**WHAT TO DO:** In the records that follow, show each line where the word "finansieringsbevis" is present.

**GIVEN ENTRIES:**

┌────────

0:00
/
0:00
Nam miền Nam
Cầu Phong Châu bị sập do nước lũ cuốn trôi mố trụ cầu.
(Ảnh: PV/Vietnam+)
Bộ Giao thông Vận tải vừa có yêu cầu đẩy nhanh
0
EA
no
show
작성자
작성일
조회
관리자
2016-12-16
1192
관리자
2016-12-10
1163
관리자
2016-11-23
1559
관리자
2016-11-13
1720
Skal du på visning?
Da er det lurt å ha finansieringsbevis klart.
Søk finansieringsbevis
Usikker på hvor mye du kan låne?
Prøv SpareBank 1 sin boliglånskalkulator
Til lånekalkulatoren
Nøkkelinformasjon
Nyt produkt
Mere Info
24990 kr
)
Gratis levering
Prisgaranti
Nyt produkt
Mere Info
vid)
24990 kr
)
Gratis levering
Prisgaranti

└────────
┌────────

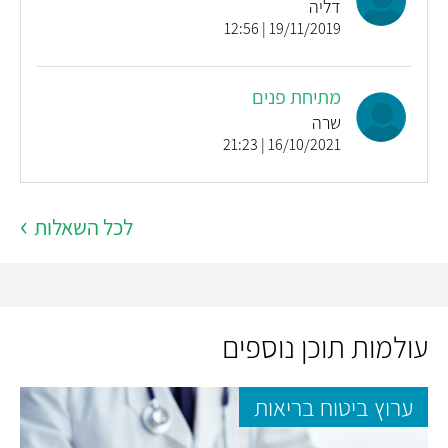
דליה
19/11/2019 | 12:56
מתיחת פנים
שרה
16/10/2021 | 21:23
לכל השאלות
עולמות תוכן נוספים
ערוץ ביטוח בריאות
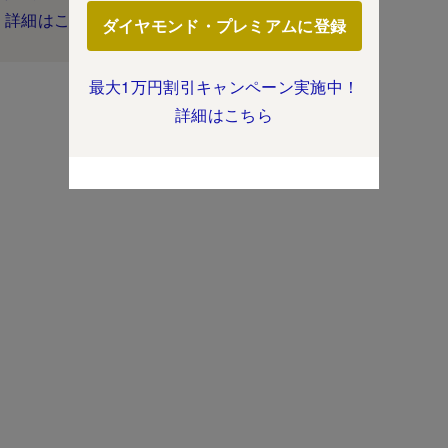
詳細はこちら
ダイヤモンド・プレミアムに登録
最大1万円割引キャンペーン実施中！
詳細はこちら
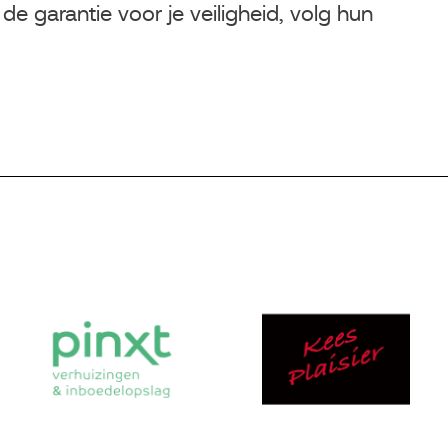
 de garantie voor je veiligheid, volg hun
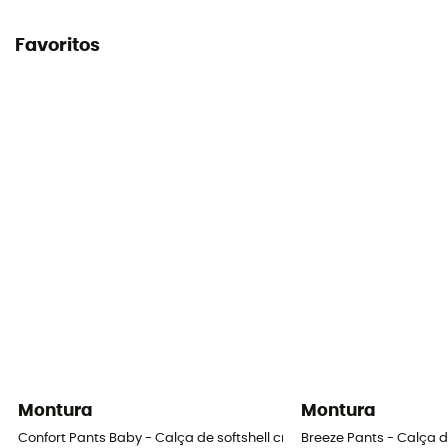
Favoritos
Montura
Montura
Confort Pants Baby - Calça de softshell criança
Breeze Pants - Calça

└────────

**EXERCISE RESPONSE:**
Da er det lurt å ha finansieringsbevis klart.
Søk finansieringsbevis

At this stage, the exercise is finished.